Ora, para ser ele, teria de ter percorrido pelo menos nove quilômetros. Continuamos nossos afazeres enquanto o borrão crescia. Ficava maior, mas não exatamente grande. Deixava de ser um pontinho para se tornar uma mancha marrom. “Era um cachorro”, reconhecemos. “É aquele cachorro!”,exclamei. E rimos de novo quando ele chegou. Balançava o rabinho. Rimos mais ainda ao perceber o mesmo jeito inconsequente de se atirar a nós. O rabinho ainda balançava. Caímos na gargalhada mesmo quando notamos as patas traseiras dele trêmulas após tanto esforço, pois ele não veio simplesmente correndo, correu o mais rápido que pôde. Ele não ligava para a fadiga denunciada pelas patas trêmulas. O rabinho balançava ainda. Parecia querer agradar a gente. O rabinho sempre balançava.

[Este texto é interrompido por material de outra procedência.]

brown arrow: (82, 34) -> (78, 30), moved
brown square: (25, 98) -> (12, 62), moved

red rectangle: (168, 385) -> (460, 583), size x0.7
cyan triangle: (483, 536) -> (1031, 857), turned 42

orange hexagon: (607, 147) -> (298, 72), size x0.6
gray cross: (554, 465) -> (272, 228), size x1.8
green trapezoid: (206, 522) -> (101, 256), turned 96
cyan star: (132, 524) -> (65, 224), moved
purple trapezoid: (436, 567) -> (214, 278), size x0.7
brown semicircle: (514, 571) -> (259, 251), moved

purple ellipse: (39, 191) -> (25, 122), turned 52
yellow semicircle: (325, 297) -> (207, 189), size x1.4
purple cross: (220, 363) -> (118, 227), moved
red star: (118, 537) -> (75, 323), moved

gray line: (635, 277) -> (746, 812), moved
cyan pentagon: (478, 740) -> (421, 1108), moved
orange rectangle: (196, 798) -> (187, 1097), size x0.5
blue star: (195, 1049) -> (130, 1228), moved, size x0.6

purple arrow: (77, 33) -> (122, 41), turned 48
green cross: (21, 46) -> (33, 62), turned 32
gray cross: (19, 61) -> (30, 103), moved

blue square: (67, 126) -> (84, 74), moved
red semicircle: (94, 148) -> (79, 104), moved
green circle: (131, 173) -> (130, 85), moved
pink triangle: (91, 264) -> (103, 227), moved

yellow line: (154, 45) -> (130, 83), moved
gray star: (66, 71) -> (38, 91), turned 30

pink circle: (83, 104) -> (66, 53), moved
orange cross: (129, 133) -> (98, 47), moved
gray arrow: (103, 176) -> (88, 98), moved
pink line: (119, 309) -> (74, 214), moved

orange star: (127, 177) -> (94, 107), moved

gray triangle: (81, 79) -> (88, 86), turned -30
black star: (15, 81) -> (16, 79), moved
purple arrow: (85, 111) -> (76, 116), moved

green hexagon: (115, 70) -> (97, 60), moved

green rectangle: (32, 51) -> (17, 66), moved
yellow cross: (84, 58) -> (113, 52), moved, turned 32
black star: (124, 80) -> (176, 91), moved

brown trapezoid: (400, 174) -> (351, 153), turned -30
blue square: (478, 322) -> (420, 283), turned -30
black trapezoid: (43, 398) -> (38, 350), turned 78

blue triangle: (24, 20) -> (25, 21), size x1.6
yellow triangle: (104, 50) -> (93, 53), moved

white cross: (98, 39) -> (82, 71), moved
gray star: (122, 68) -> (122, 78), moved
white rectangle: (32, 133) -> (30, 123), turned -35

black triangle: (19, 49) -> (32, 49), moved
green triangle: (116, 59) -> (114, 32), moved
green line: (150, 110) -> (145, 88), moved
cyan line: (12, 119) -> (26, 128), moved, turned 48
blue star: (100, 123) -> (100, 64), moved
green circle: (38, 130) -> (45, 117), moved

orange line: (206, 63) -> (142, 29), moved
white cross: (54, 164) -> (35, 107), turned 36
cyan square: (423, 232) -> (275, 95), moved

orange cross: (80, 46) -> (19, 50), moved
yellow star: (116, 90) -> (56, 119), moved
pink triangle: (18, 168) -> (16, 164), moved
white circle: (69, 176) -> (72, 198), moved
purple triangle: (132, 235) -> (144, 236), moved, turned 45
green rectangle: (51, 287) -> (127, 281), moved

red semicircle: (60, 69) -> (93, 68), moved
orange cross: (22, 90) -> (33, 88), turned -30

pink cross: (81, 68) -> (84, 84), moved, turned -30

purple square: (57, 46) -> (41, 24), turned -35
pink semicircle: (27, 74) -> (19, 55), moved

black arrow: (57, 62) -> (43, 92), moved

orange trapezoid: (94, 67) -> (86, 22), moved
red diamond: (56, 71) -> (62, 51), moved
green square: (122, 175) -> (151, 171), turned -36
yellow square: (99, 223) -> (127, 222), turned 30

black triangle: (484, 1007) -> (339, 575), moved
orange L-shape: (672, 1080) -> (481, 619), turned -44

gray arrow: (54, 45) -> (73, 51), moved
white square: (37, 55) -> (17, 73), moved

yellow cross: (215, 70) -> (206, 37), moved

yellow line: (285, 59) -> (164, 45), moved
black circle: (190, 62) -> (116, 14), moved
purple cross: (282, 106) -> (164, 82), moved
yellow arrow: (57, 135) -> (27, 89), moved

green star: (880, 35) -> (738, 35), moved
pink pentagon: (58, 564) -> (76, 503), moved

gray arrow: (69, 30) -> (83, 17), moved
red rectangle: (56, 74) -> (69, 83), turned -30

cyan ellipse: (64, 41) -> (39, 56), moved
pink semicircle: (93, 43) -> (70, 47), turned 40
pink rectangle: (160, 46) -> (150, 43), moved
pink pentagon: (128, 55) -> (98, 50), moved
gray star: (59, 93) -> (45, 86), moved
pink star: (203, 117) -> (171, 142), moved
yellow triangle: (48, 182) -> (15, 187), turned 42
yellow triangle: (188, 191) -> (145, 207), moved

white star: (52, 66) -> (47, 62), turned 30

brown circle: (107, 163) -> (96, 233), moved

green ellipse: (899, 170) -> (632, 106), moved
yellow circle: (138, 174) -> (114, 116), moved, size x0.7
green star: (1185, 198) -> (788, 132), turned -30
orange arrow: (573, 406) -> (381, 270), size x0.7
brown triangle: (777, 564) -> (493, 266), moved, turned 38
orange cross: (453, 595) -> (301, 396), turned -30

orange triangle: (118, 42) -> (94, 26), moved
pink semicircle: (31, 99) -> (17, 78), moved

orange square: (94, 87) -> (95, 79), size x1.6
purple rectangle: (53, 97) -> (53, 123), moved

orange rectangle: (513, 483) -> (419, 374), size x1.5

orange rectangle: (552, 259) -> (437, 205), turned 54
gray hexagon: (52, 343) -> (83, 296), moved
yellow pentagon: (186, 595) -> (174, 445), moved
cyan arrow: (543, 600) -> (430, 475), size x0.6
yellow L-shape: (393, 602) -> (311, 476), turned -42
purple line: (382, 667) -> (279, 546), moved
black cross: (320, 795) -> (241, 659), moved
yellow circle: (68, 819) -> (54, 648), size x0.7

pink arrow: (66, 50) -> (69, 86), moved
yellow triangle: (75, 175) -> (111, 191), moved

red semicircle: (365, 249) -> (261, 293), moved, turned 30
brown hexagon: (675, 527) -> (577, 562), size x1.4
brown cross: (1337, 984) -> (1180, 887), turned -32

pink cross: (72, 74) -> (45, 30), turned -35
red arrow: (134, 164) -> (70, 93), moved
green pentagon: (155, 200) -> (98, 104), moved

Depois simplesmente entramos no carro e fomos embora. Assim. Esqueci-me dele cinco segundos depois de conversarmos sobre outra coisa menos “hilária”. De noite, porém, antes de dormir, fui contar a história do cachorrinho e chorei. Mas chorei de soluçar. Ia contar a história pelo viés cômico, mas no meio do meu próprio discurso sobre aqueles gestos me dei conta do que realmente vi. Ora, se não tivéssemos parado o carro e permanecido naquele local durante aquele tempo o bichinho jamais nos teria alcançado, e se ele continuava correndo sem saber que pararíamos é porque para ele não importava alcançar, importava mesmo era correr atrás. De quê? De repente eu seja (ir)racional demais pra entender.


Ainda lembro do rabinho cotó dele balançando. Das patinhas trêmulas. Minha dor é saber como a gente nem sempre está ao lado dos bons. Minha alegria é saber que sim, o amor existe, e ele não liga pra essas coisas do impossível, nem pra risada dos ridículos.